The drive from Northern California to Southern California, or vice versa, is one I've made many times. It can be accomplished in as few as 7 1/2 hours or so, but it makes more sense to allow 9 hours. Usually I do this drive alone.

For some time, after moving to San Diego for my husband's career in 1996, I continued to seek out and accept freelance corporate video work in the San Francisco Bay Area where I had lived my entire life. This allowed me to retain the source of income I'd enjoyed since 1987 (and, truth be told, a good portion of my identity), but also to ease the overall change.

Once I eventually realized I hadn't lost a home town but had gained a lovely new area and lifestyle, our unexpected 500 mile relocation ceased to be a source of deep anxiety. This relatively unexplored, balmy, less counterculture part of the state proved to be nearly perfect for me; it only remained to reassure myself that my old friends, family, and livelihood was a mere half day's drive away.

And so it was.

But I didn't always take the overland route from point A to B. I'm no longer sure of the sequence, but for a while I managed this new living situation by flying back and forth on Southwest Airlines, maintaining not only two complete sets of work kits, but two cars. The ambivalence demonstrated by this elaborate duplication seems painfully obvious to me now, some fourteen years later, but I didn't question it at the time.

That first year of my new life now has a hazy, dreamlike quality to it.

Just how much was crammed into that time period wasn't clear to me until the other day when I was sorting some boxes of slides. Before digital photography eclipsed film and rendered it a quaint folk art, most of my photography took the form of 35mm slides. I unfailingly sorted them for perhaps the first ten years of our now 30-year marriage. The rest are in unmarked stacks, awaiting my attention.

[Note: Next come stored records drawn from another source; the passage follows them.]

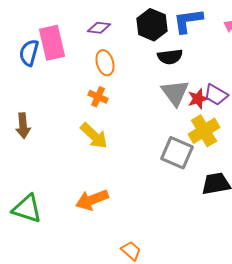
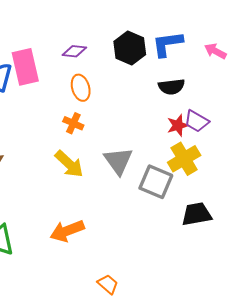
black semicircle: (170, 57) -> (172, 87), moved
gray triangle: (175, 93) -> (118, 161), moved

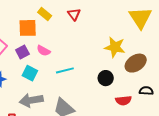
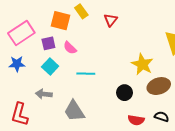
gray arrow: (31, 100) -> (44, 94), size x0.7

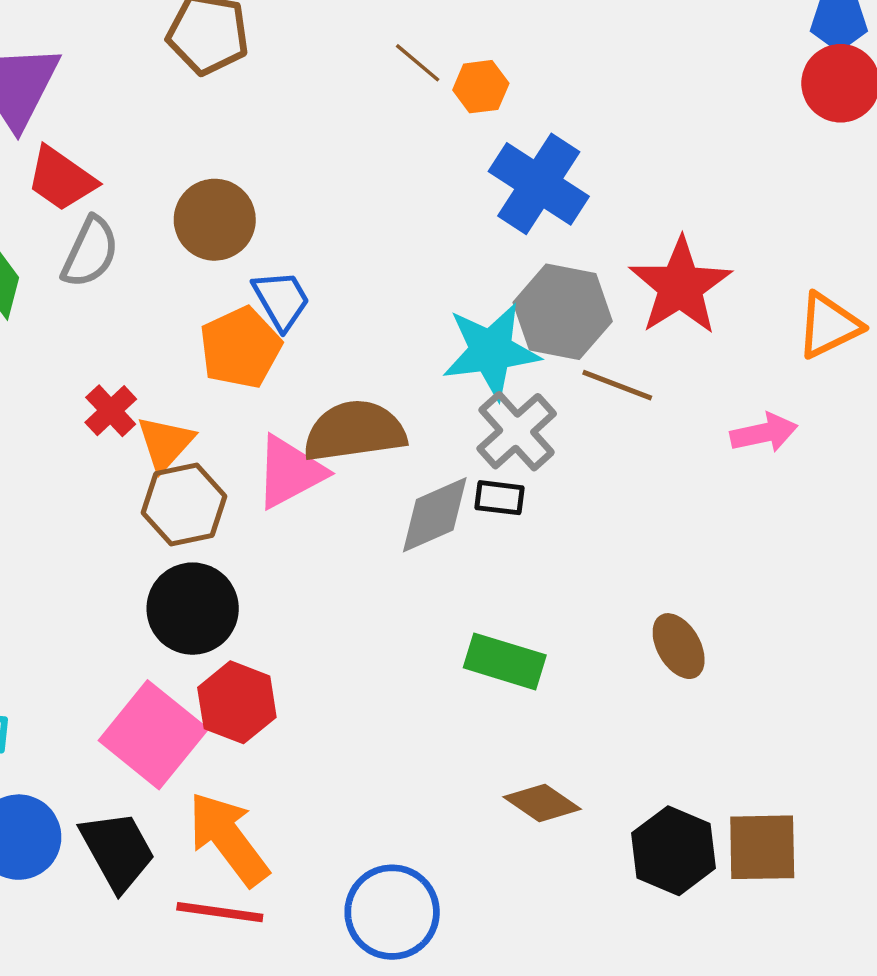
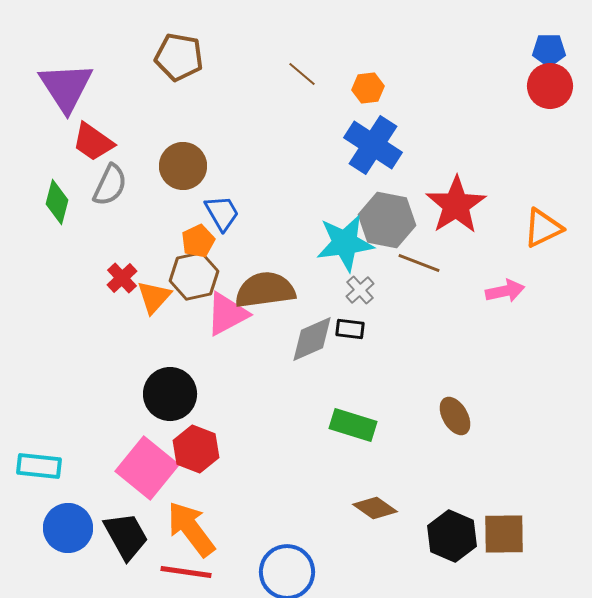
orange hexagon: (481, 87) -> (368, 88), moved
orange pentagon: (240, 348) -> (198, 241), size x0.7
gray cross: (517, 431) -> (360, 290), size x0.6
brown hexagon: (184, 505) -> (194, 276), moved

Looking at these slides a couple of weeks ago, I noted that some time during that blur of a year that was 1996, my husband and I moved to a small furnished apartment in downtown San Diego with our four cats, awaiting our eventual move to a new home in North County some six months later. I had never lived anywhere but in the suburbs, and the urban setting felt unreal. It would be some time before I figured out how to grocery shop there; restaurants proved easier. All of our furnishings and most of my art and craft supplies were packed up and sent away into long-term storage. Life, as I knew it, would clearly be in a kind of holding pattern. I can't recall where we spent Christmas.

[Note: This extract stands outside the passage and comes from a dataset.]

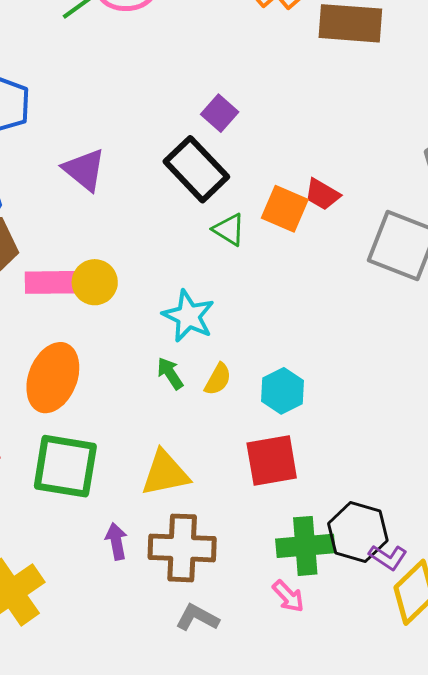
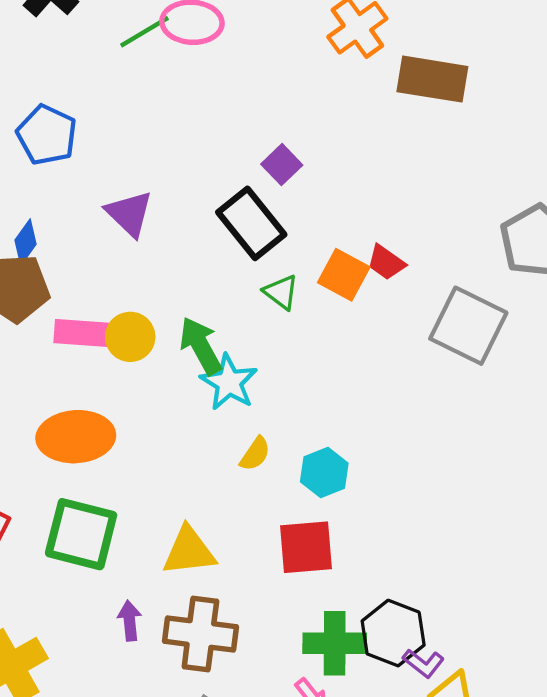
green arrow: (170, 373) -> (201, 346), moved, size x1.6
orange ellipse: (53, 378) -> (76, 437), turned 60

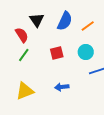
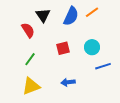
orange line: (88, 26) -> (92, 12), moved
green line: (24, 55) -> (30, 59), moved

This was also the year my husband and I took a trip to the UK for his work; grafted onto this excursion was a side-trip to a small, elegant Human Consciousness conference at Jesus College in Oxford with a difficult friend and writing partner while my husband stayed back in High Wycombe and carried out his work.

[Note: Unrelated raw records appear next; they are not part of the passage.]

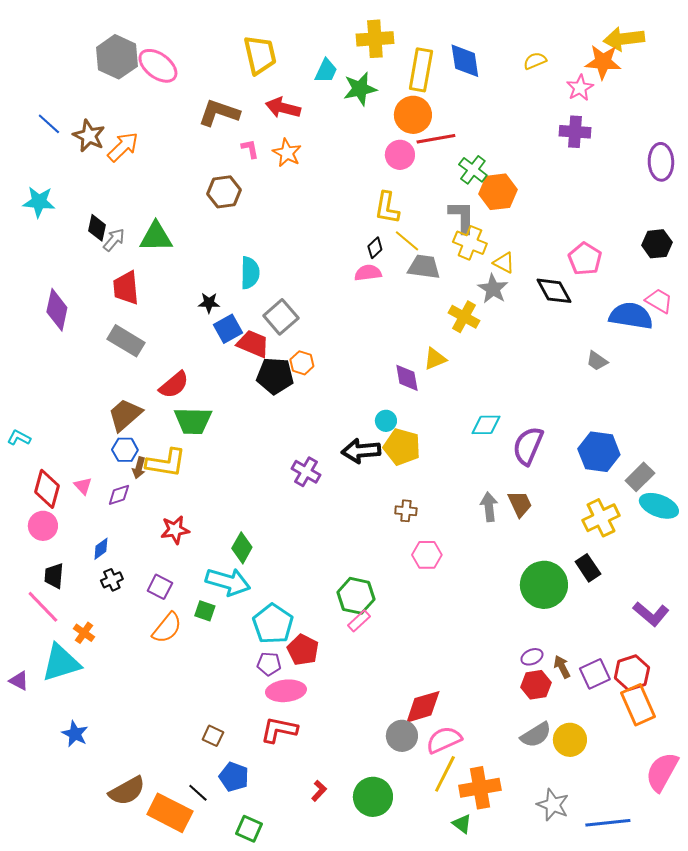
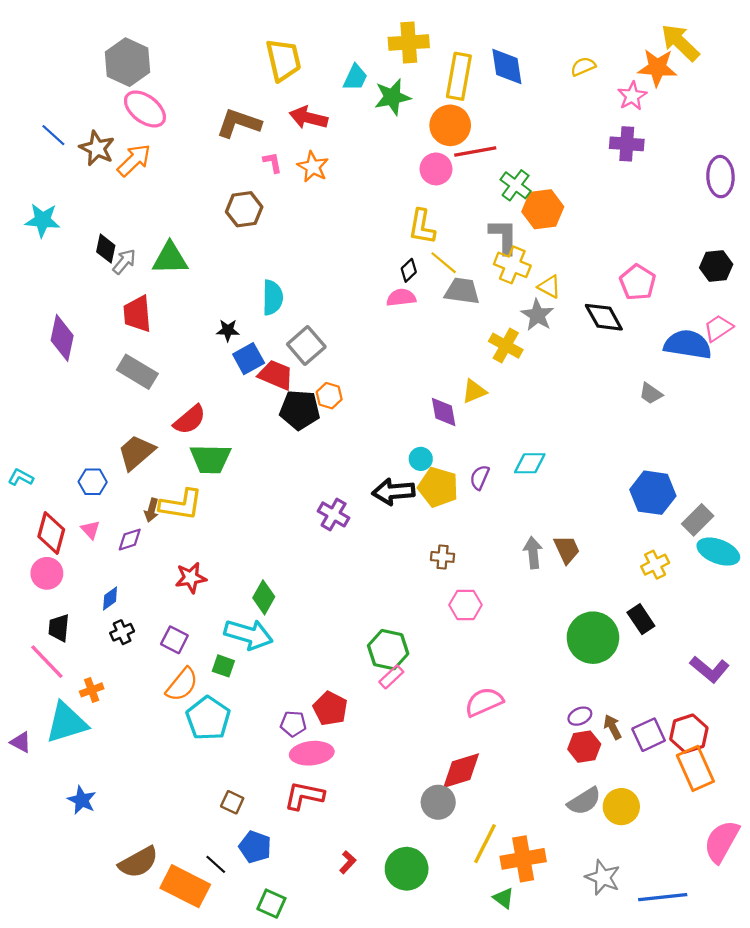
yellow arrow: (624, 39) -> (680, 43), turned 51
pink ellipse: (158, 66) -> (145, 109), moved
pink trapezoid: (659, 301) -> (718, 328), turned -64
purple semicircle: (528, 446) -> (480, 477), moved, size x0.6
blue hexagon: (125, 450) -> (93, 482), moved
yellow cross: (601, 518) -> (655, 565), size x0.7
cyan pentagon: (273, 624) -> (208, 718), moved
orange cross: (84, 633) -> (92, 690), turned 35
pink semicircle: (444, 740) -> (484, 702), moved

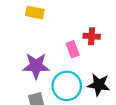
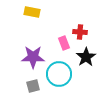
black star: (99, 85) -> (86, 57), moved, turned 30

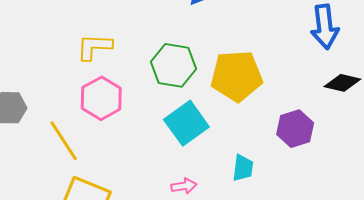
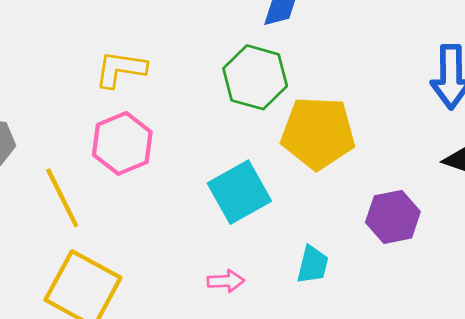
green hexagon: (174, 65) -> (255, 77), moved

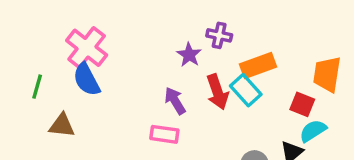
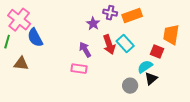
pink cross: (87, 48) -> (19, 20), moved
orange rectangle: (258, 65) -> (132, 16), moved
cyan semicircle: (313, 131) -> (145, 67), moved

There was another conference that year, this one in Tucson, Arizona, a twelve-hour drive away. This was the time of my growing involvement with the lucid dreaming and consciousness community; dreaming and psychology had long been of interest, but my sudden immersion was evidence of restlessness and indecision about my life path. In this quirky world (scientific, but with whiffs of new age-ery) I was making my civilian contributions wherever I could, losing myself in a kind of extended pseudo-academic reverie. It escalated to the point where I spent nights in the Stanford dream lab with electrodes glued to my head, and even co-authored and presented a sound and respectable paper despite lack of any official credentials. Caught up in the magic and yet aware of the limitations of being a fringe player, I toyed briefly with the idea of returning to school for a psychology degree, before coming to my senses and realizing going back to school would, in my case, be a stalling tactic.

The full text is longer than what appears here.